A substantial strand focuses on philosophy of mind and the relation between mind and body, comparing forms of dualism with physicalist approaches such as behaviourism, functionalism, type-identity theory, and eliminative materialism. These discussions draw on well-known thought experiments and arguments (for example, zombies, Mary, inverted qualia, and issues around introspection, explanation, and multiple realisability).
Another major theme is epistemology and metaphysics: what knowledge is, how it is justified, and whether sceptical challenges can be answered. The podcast covers the tripartite account of knowledge and Gettier-style problems, as well as perception (direct and indirect realism and idealism) and debates over reason, intuition, deduction, and innate knowledge.
The philosophy of religion also features prominently, including classical arguments for God’s existence (cosmological, teleological/design, and ontological arguments), debates about God’s attributes, the problem of evil, and questions about whether religious language is meaningful.

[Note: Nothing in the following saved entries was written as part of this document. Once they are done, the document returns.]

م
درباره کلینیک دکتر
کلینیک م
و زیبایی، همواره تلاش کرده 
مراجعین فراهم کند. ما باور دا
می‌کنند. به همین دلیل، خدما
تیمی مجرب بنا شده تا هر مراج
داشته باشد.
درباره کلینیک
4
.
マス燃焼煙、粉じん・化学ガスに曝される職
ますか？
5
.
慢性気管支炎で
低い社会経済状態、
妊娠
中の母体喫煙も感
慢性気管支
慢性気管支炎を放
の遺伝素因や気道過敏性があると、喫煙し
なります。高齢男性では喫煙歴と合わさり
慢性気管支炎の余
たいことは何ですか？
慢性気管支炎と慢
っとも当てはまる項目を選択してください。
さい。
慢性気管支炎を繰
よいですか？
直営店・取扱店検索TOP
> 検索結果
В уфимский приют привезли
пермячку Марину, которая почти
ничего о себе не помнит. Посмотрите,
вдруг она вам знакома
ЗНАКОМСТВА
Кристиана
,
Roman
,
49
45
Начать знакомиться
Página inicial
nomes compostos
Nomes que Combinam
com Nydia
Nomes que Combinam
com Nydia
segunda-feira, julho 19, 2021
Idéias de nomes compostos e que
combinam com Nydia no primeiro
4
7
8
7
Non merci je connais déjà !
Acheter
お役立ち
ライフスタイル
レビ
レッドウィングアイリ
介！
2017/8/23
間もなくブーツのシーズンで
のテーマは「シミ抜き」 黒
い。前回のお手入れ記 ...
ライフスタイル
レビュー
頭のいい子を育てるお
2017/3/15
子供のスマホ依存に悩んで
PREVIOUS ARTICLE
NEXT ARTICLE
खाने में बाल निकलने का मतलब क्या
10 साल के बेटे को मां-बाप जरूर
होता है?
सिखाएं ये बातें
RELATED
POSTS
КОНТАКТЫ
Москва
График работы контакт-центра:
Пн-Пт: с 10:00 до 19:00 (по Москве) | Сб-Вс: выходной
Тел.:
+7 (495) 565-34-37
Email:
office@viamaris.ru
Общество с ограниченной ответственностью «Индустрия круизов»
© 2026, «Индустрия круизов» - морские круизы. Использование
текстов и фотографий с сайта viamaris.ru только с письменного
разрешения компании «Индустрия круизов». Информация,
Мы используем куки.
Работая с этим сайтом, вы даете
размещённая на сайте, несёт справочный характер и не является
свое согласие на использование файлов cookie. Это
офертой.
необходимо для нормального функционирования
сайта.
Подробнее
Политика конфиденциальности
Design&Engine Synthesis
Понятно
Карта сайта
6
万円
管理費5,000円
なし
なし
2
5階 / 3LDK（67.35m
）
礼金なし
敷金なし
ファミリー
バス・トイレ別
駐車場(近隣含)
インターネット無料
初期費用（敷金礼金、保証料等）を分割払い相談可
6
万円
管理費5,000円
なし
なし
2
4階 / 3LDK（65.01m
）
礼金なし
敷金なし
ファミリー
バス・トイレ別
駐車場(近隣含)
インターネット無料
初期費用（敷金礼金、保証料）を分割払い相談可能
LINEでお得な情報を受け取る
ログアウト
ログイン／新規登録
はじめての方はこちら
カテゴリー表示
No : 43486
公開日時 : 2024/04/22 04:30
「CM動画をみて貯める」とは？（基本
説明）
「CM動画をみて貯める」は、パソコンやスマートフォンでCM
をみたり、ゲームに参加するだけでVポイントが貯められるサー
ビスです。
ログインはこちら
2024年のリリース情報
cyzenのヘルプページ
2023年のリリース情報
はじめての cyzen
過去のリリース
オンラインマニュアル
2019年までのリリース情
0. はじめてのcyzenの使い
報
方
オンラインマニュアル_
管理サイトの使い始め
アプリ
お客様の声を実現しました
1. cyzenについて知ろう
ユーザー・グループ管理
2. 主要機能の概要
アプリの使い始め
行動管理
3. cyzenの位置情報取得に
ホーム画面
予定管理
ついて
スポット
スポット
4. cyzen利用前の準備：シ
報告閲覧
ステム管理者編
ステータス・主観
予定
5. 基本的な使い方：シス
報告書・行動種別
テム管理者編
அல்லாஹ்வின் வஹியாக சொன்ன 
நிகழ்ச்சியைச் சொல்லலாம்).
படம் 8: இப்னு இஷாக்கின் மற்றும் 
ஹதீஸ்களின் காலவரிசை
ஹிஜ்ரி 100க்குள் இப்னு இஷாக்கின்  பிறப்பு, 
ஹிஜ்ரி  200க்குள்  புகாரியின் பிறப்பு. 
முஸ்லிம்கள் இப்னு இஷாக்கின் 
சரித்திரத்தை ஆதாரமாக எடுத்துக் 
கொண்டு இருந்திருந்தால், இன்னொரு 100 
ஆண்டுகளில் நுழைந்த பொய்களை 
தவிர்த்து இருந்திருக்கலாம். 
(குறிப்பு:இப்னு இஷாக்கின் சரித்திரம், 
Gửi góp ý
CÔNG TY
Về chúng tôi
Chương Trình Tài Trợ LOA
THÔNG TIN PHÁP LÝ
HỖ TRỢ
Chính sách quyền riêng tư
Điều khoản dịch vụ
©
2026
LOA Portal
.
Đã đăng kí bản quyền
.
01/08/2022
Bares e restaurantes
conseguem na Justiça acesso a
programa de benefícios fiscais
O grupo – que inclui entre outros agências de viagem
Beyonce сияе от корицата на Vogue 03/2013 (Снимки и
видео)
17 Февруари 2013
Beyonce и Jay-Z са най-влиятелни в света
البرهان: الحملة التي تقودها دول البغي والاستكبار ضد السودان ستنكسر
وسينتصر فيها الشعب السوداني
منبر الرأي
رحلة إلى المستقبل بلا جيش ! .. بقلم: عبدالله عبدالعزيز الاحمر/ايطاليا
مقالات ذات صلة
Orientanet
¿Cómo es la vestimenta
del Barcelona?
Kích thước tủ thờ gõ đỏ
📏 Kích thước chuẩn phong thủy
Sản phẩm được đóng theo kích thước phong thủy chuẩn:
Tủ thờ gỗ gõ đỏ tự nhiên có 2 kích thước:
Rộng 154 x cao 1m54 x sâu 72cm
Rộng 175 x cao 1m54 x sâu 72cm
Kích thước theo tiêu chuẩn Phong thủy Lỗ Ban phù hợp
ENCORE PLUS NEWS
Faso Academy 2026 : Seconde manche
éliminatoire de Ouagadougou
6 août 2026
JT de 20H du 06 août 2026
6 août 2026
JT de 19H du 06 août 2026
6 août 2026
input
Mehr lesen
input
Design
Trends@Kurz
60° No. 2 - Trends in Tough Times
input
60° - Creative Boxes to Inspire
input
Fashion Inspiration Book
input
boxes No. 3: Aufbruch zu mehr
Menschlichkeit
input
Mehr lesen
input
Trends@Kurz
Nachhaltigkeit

Ethics content ranges from normative theories—utilitarianism, Kantian deontology, Aristotelian virtue ethics, natural law, and situation ethics—to metaethics (moral realism and anti-realism). Applied ethics topics include abortion, euthanasia, sexual ethics, animal ethics and eating animals, war and peace, and business ethics. Some episodes provide short introductions alongside longer, more detailed discussions, and there is also attention to foundational philosophical “key terms” used in argument and analysis.